Group of Fifty
- Company type: Nonprofit
- Industry: not-for-profit
- Founded: 1993
- Headquarters: Washington D.C.
- Key people: Moisés Naím
- Website: www.g50.org

= Group of Fifty =

The Group of Fifty (Spanish: Grupo de los Cincuenta, or G-50) is a non-profit, business organization based in Washington, D.C., USA, whose primary goal is to foster open dialogue among business leaders in Latin America to promote economic development and social progress in the region.

==History==
The organization was first conceived in 1993 by Moisés Naím, a distinguished fellow at the Carnegie Endowment for International Peace, the oldest foreign-policy
think tank in the United States. It was formally incorporated as a non-profit in 2009 and has been operating as an independent organization since 2008, with no partisan, ideological, religious, or commercial affiliations. Naím has served as founder and
chairman since the organization's founding.

==Activities==
The G50 is composed of a select group of executives who lead private business enterprises across the Americas.
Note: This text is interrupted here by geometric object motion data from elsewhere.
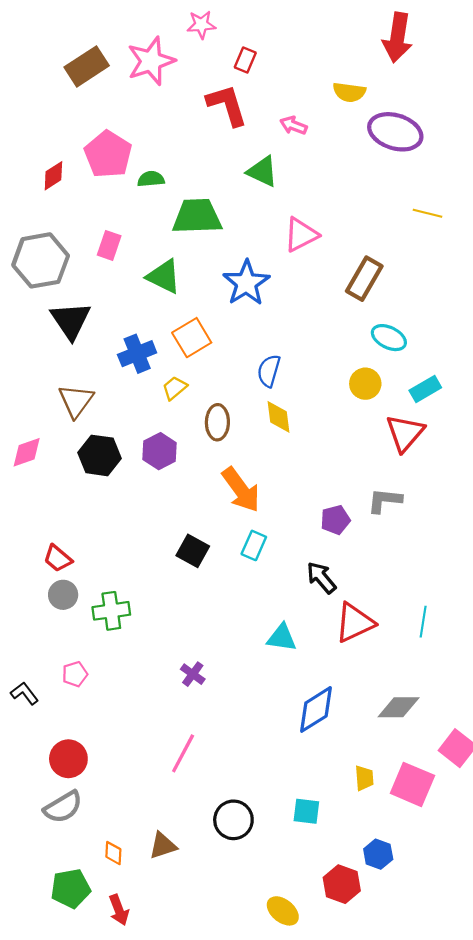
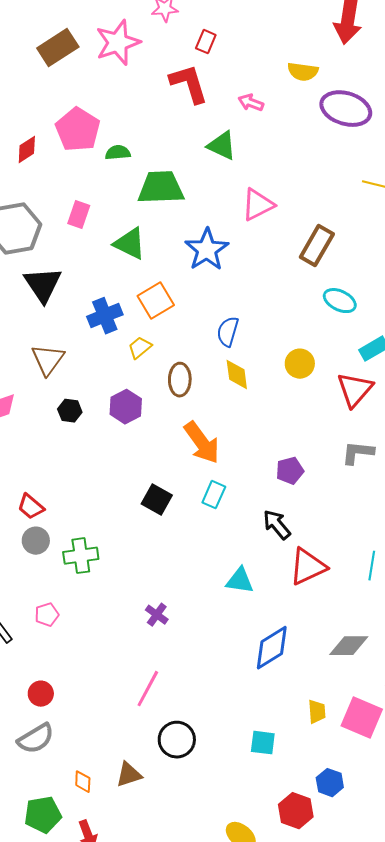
yellow circle: (365, 384) -> (300, 364), moved
black hexagon: (100, 455) -> (70, 411), size x0.6
gray L-shape: (385, 500) -> (358, 453), moved
red circle: (68, 759) -> (41, 694), size x0.7
black circle: (233, 820) -> (177, 740), moved

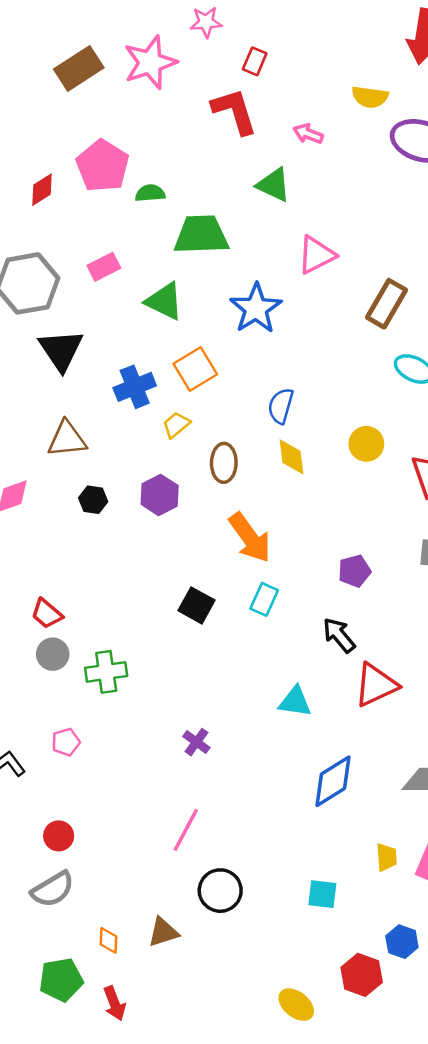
pink rectangle: (79, 215) -> (104, 267), turned 44
brown triangle: (48, 360) -> (67, 439), turned 48

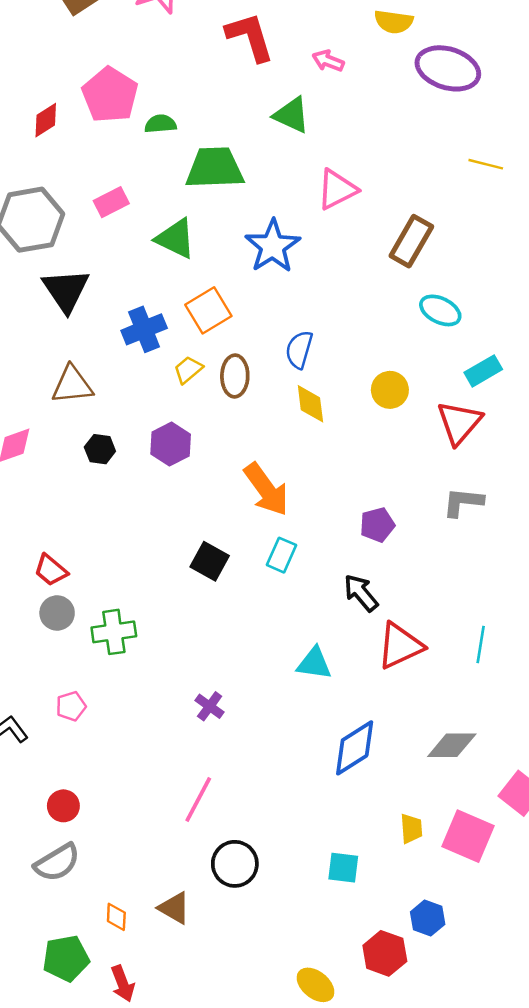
brown ellipse: (224, 463) -> (235, 376), moved
brown triangle: (163, 932) -> (174, 908), turned 48

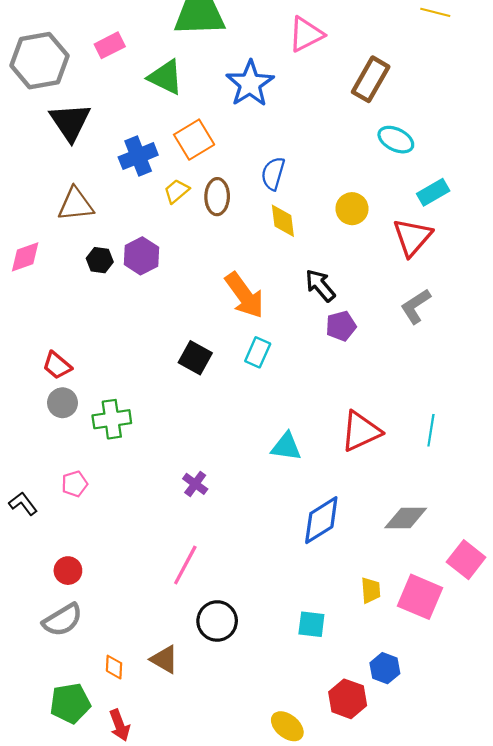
purple hexagon: (171, 444) -> (141, 256), moved
gray L-shape: (463, 502) -> (416, 306), turned -39
black arrow: (361, 593) -> (320, 285), moved

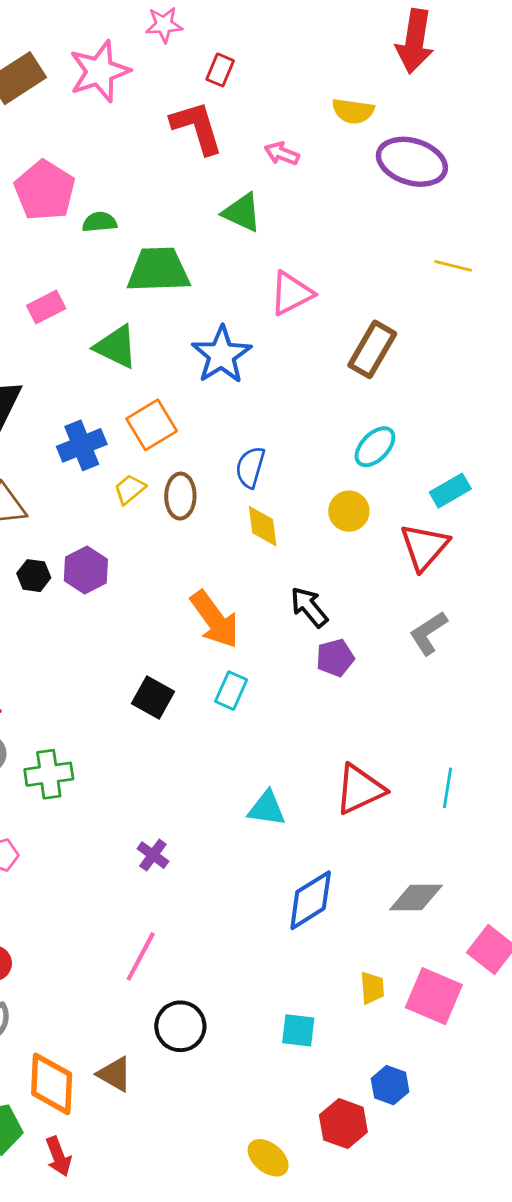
cyan ellipse: (396, 140) -> (375, 447), moved, turned -72
orange diamond: (114, 667) -> (52, 1084), size x2.0

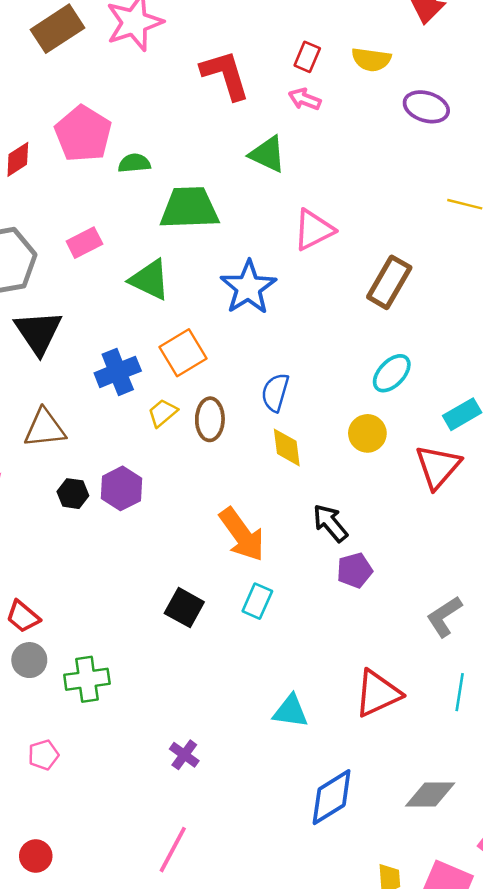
red rectangle: (220, 70) -> (307, 57), moved
purple ellipse: (412, 162) -> (426, 107), size x0.7
gray L-shape: (428, 633) -> (444, 617), moved

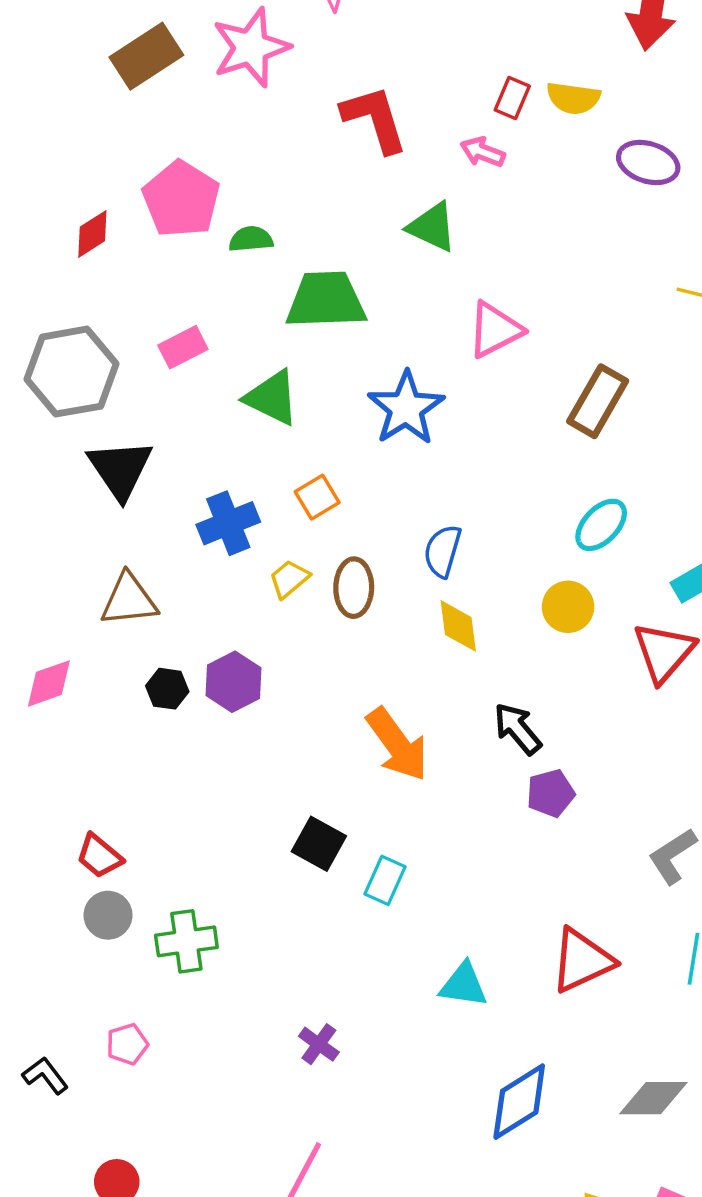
red rectangle: (307, 57) -> (512, 98), moved
orange square: (183, 353) -> (317, 497), size x0.7
cyan rectangle: (257, 601) -> (385, 880), moved

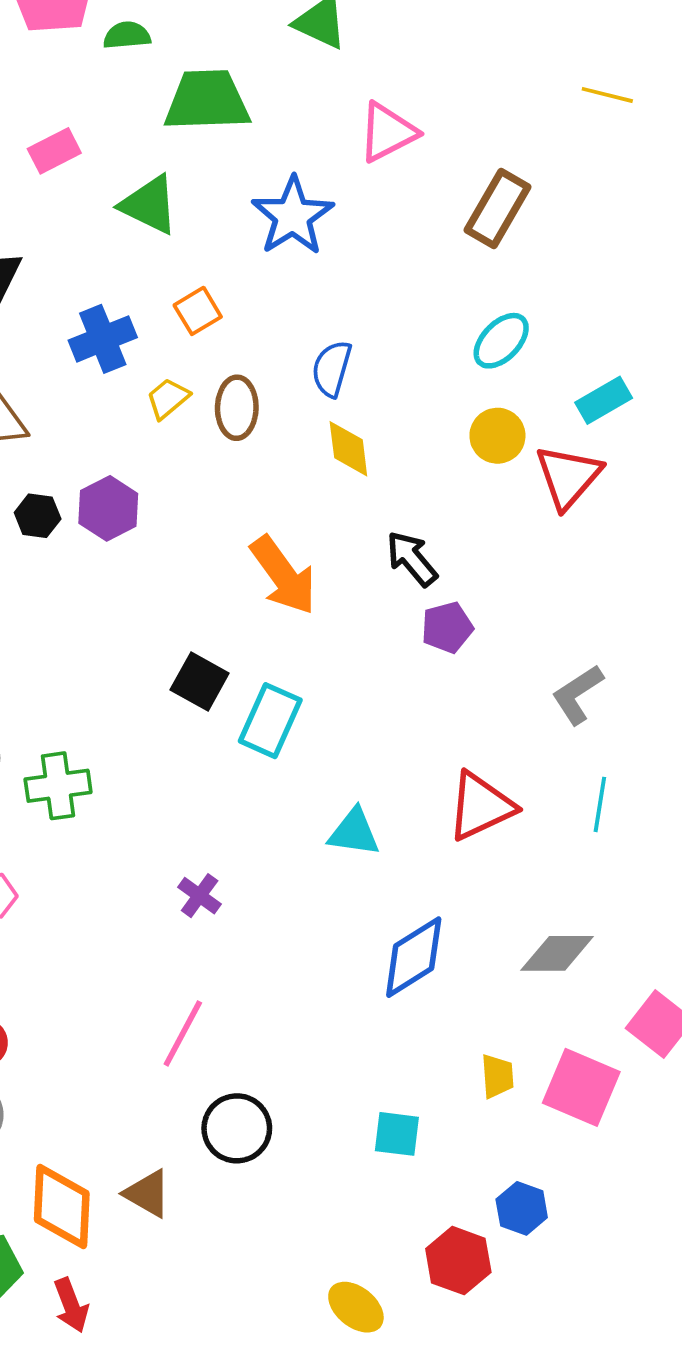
yellow circle: (568, 607) -> (497, 436), moved
cyan rectangle: (385, 880) -> (270, 721), size x1.4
Members meet regularly to address changes as they appear in different sectors and markets, to hear from their peers in other countries about alternative business strategies, and to compare experiences and exchange ideas about the future of the hemisphere, its economies and its politics.

In 2011, the G50 launched a subgroup called the Millennium Leaders (ML50), composed of rising young business leaders and entrepreneurs under 40 years of age.